Here are a few life lessons that we can learn from animals—including how to unlearn some of our more damaging ‘human’ traits.

  1. “The dog has no self-image, good or bad, so he has no need to play roles, nor does he love himself or hate himself. He has no self! How to live free of the burden of self—what a great spiritual teaching.” ~Eckhart Tolle in Guardians of Being

In a society that often prides itself on human uniqueness, it is all too easy to feel separate from others. We are taught to be different! We are taught to be memorable! But when we learn to breathe, meditate, or focus on the present moment, we can lose our sense of separateness and begin to feel at one with life. Just as the dog doesn’t know ‘reputation’, so we, as humans, can learn to enjoy the gift of being.

  1. “Trust your instincts and stay away from people or creatures who smell like bad things or bad moods.” ~Jennifer Freed and Stanley the Cat in Lessons from Stanley the Cat

Throughout our human lives, many of us are taught to think before we feel, and to follow the rules of politeness in order to feel embraced. The result? We squash the instincts we once so naturally had, and tell ourselves to follow the “rules” instead. But we’d often do better to follow our instincts like cats do—these instincts tell us who we can trust and who we’d do best to avoid. We can get back in touch with these instincts by experiencing the moment rather than constantly trying to control it. Meditation can be a wonderful way of doing just that.

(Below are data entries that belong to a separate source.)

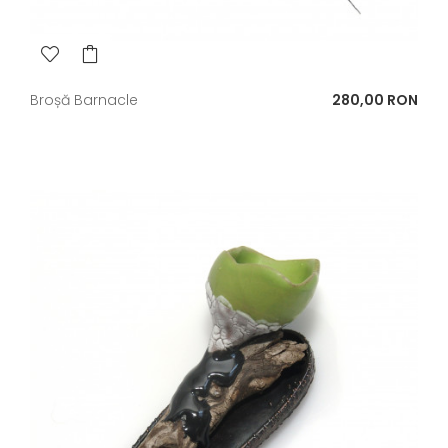
Pret
Broșă Barnacle
280,00 RON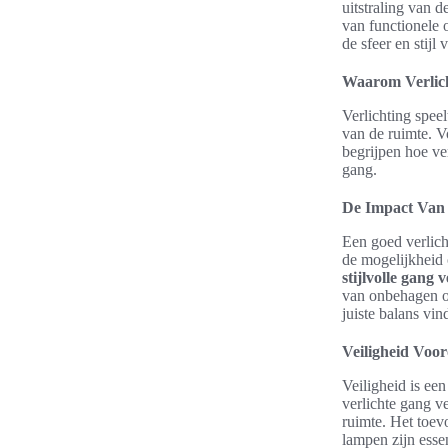
uitstraling van 
van functionele 
de sfeer en stijl
Waarom Verlich
Verlichting speel
van de ruimte. V
begrijpen hoe ve
gang.
De Impact Van 
Een goed verlich
de mogelijkheid 
stijlvolle gang 
van onbehagen o
juiste balans vin
Veiligheid Voor
Veiligheid is ee
verlichte gang v
ruimte. Het toev
lampen zijn esse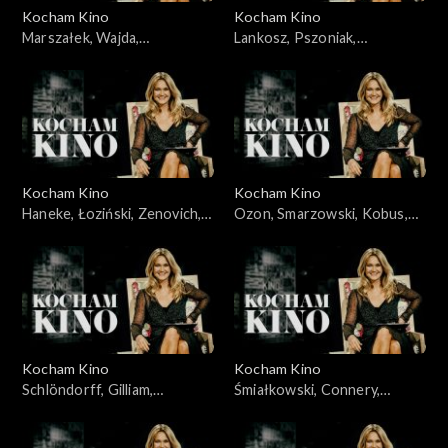
Kocham Kino
Kocham Kino
Marszałek, Wajda,
Lankosz, Pszoniak,
30.10.2009
10.11.2009
Kocham Kino
Kocham Kino
Haneke, Łoziński, Zenovich,
Ozon, Smarzowski, Kobus,
17.11.2009
24.11.2009
Kocham Kino
Kocham Kino
Schlöndorff, Gilliam,
Śmiałkowski, Connery,
01.12.2009
Plucińska, 08.12.2009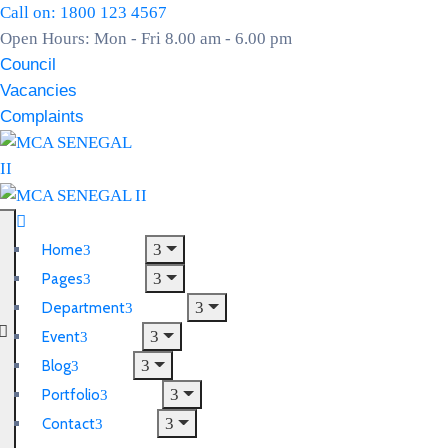
Call on: 1800 123 4567
Open Hours: Mon - Fri 8.00 am - 6.00 pm
Council
Vacancies
Complaints
Home
Pages
Department
Event
Blog
Portfolio
Contact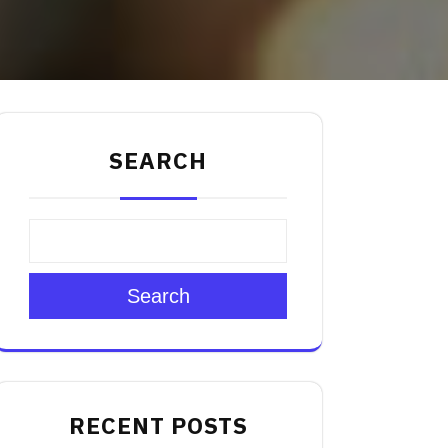
SEARCH
Search
RECENT POSTS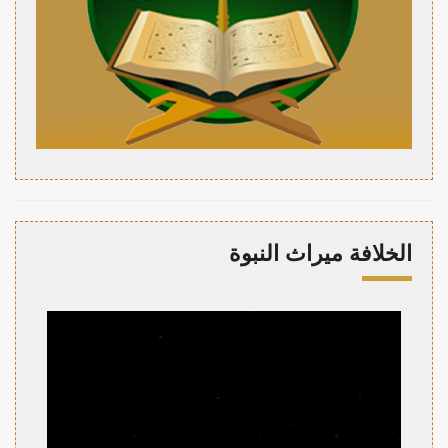
الخلافة ميراث النبوة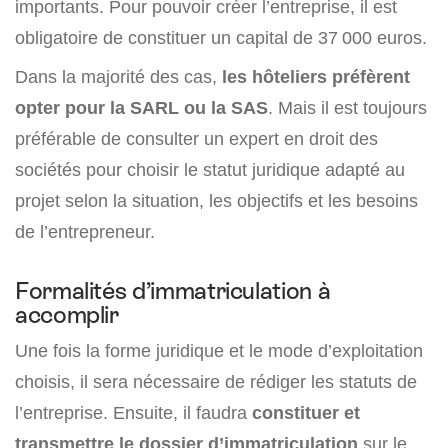
importants. Pour pouvoir créer l’entreprise, il est
obligatoire de constituer un capital de 37 000 euros.
Dans la majorité des cas,
les hôteliers préfèrent
opter pour la SARL ou la SAS
. Mais il est toujours
préférable de consulter un expert en droit des
sociétés pour choisir le statut juridique adapté au
projet selon la situation, les objectifs et les besoins
de l’entrepreneur.
Formalités d’immatriculation à
accomplir
Une fois la forme juridique et le mode d’exploitation
choisis, il sera nécessaire de rédiger les statuts de
l’entreprise. Ensuite, il faudra
constituer et
transmettre le dossier d’immatriculation
sur le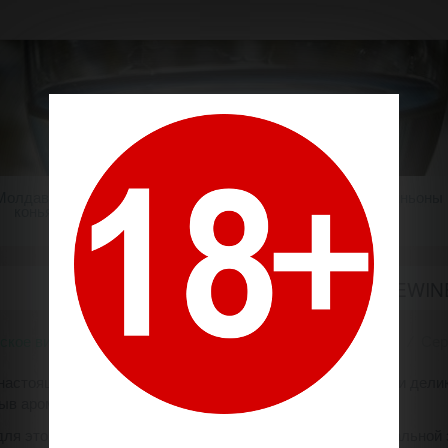
Молдавский
Шампанское
Крепкие напитки
Миньоны
коньяк
СЕРИЯ "ICEWIN
ское вино
Производители
Рэдэчинь / Radacini Wines
Сер
- настоящая жемчужина винного мира, результат сложного и дел
рыв ароматов.
для этого вина оставляют на лозе до достижения максимальной з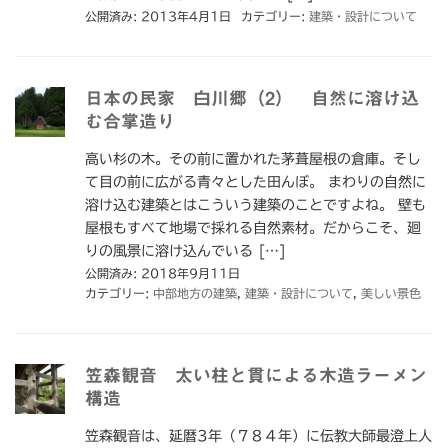
公開済み: 2013年4月1日
カテゴリー:
建築・設計について
日本の民家 白川郷（2） 自然に溶け込
む合掌造り
高い杉の木。その前に置かれた茅葺屋根の倉庫。そし
て目の前に広がる青々とした田んぼ。 まわりの自然に
溶け込む建築とはこういう建築のことですよね。 壁も
屋根もすべて地場で採れる自然素材。だからこそ、廻
りの風景に溶け込んでいる […]
公開済み: 2018年9月11日
カテゴリー:
中部地方の建築
,
建築・設計について
,
美しい景色
笠森観音 太い柱と貫による木造ラーメン
構造
笠森観音は、延暦3年（７８４年）に伝教大師最澄上人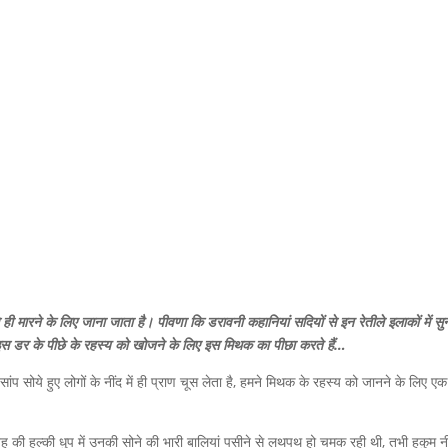
े ही मारने के लिए जाना जाता है। पीवणा कि डरावनी कहानियां सदियों से इन रेतीले इलाकों में स
थी इस डर के पीछे के रहस्य को खोजने के लिए इस मिथक का पीछा करते हैं…
सांप सोये हुए लोगों के नींद में ही प्राण चूस लेता है, हमने मिथक के रहस्य को जानने के लिए 
की हल्की धुप में उनकी सोने की भारी बालियां पसीने से लथपथ हो चमक रही थी, तभी हुकुम न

  1. “Why are you afraid to bark out your truth and show the world your trueness? It is their privilege to see your truth. And if they can’t understand that, then turn toward the sun instead and let it fill you. Because if you try to grow toward them, you will miss the warmth, just as they will miss the warmth…” ~Lana Fox and Sophie Bulldog in Paws Off My Bone! An Assertiveness Guide for Bulldogs and Their Humans

Dogs are wonderful pack animals and they tend to be experts at tuning into the group. But often, dogs also understand that they can’t control the feelings of others. A dog will comfort a human, but they won’t fight that human’s feelings or try to artificially change them. They’ll sit with the human’s feelings, as long as those feelings are safe—or, if those feelings feel destructive for the dog, they’ll often go and find their own space. After all, a healthy dog can understand that they mustn’t sacrifice their emotional world for another. They known that by being true to their emotional needs, they will best be able to serve the world.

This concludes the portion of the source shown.